Terry’s eyes narrowed. He dove at Gupta with a series of fast reverse punches, the Asian version of right and left crosses, driving off the rear leg. She moved directly backward, as if she had a third eye concealed by the tightly curled black hair at the nape of her neck. Then she crouched, and Terry stumbled over her, hitting the mat in a rolling breakfall, pivoting—and Gupta’s cool, moist palm was touching his forehead.

“Two.” Her eyes were not those of a fifty-year-old. Or forty, or even thirty. She was more like a mischievous urchin.

“Shit.” Terry dropped into a series of spinning sweeps, low to the floor. Gupta vaulted him, an actual somersault, an acrobatic clown trick, one hand pushing off on his shoulder.

And stuck the landing, perfectly. “Three.”

“What the hell . . . ?” He dove into a leaping kick. A lunging punch. A spinning attack, a blur of back knuckles, kicks, sweeps.

A smiling ghost, Gupta appeared to melt away before Terry, as if slithering in and out of his blind spots.
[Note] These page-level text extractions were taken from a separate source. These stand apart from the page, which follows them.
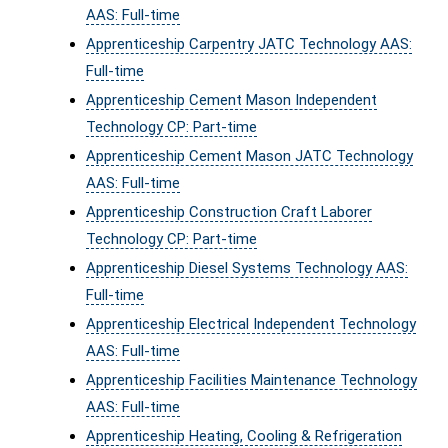
AAS: Full-time
Apprenticeship Carpentry JATC Technology AAS:
Full-time
Apprenticeship Cement Mason Independent
Technology CP: Part-time
Apprenticeship Cement Mason JATC Technology
AAS: Full-time
Apprenticeship Construction Craft Laborer
Technology CP: Part-time
Apprenticeship Diesel Systems Technology AAS:
Full-time
Apprenticeship Electrical Independent Technology
AAS: Full-time
Apprenticeship Facilities Maintenance Technology
AAS: Full-time
Apprenticeship Heating, Cooling & Refrigeration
She was right there, right in front of him, but Terry couldn’t hit her, couldn’t touch her. He stomped down on his frustration and increased his pace again and again, until she blurred into some kind of movement his mind couldn’t quite make sense of. How the hell do you cartwheel between someone’s legs . . . ?

Then she was on his back, riding him like a cowboy. He fell to his knees as Gupta’s slender brown fingers sank into the places in his shoulders where muscles met bone, freezing him for a moment with what felt like electric shock. She touched Terry’s forehead with her palm.

“Five,” she said.

Terry blinked. “What was four?”

“Is this yours?” She handed Terry his brown leather belt. Terry looked down at his sagging pants, chagrined, and retrieved it. He stood, anger swelling . . . and then bursting like a punctured balloon.

“I’ll be dipped in shit,” he said, and bowed. The audience applauded wildly. And Terry’s was loudest of all.